> **Directions**: Without including any image, retype the records word for word.

> **Records for this task**:
------------------------
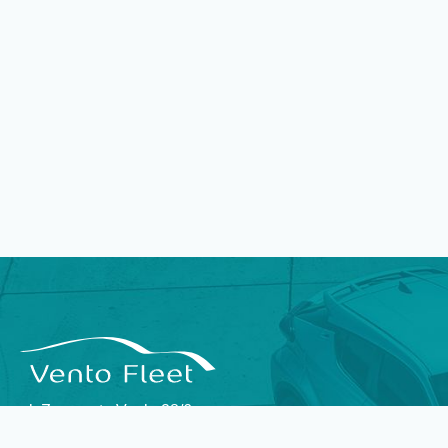
Outsourcing floty pojazdów –
Twoje wsparcie w biznesie
W dzisiejszych czasach, wiele firm ma na swoim
koncie flotę pojazdów, która jest wykorzystywana
w codziennej pracy. Jednak, zarządzanie flotą
pojazdów może być trudne i kosztowne. Z tego
powodu wiele firm decyduje się na outsourcing
tej usługi do firm zewnętrznych, które
specjalizują się w obsłudze floty pojazdów.
ul. Zygmunta Vogla 28/6
02-963 Warszawa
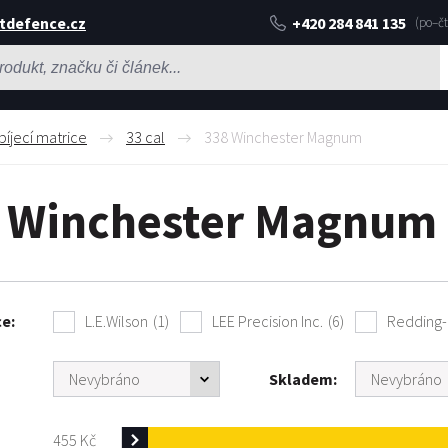
tdefence.cz
+420 284 841 135
bíjecí matrice
33 cal
338 Winchester Magnum
 Winchester Magnum
ce
L.E.Wilson
(1)
LEE Precision Inc.
(6)
Redding-H
Skladem
455
Kč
------------------------
> **Response for this exercise**:
Outsourcing floty pojazdów –
Twoje wsparcie w biznesie
W dzisiejszych czasach, wiele firm ma na swoim
koncie flotę pojazdów, która jest wykorzystywana
w codziennej pracy. Jednak, zarządzanie flotą
pojazdów może być trudne i kosztowne. Z tego
powodu wiele firm decyduje się na outsourcing
tej usługi do firm zewnętrznych, które
specjalizują się w obsłudze floty pojazdów.
ul. Zygmunta Vogla 28/6
02-963 Warszawa
tdefence.cz
+420 284 841 135
bíjecí matrice
33 cal
338 Winchester Magnum
 Winchester Magnum
ce
L.E.Wilson
(1)
LEE Precision Inc.
(6)
Redding-H
Skladem
455
Kč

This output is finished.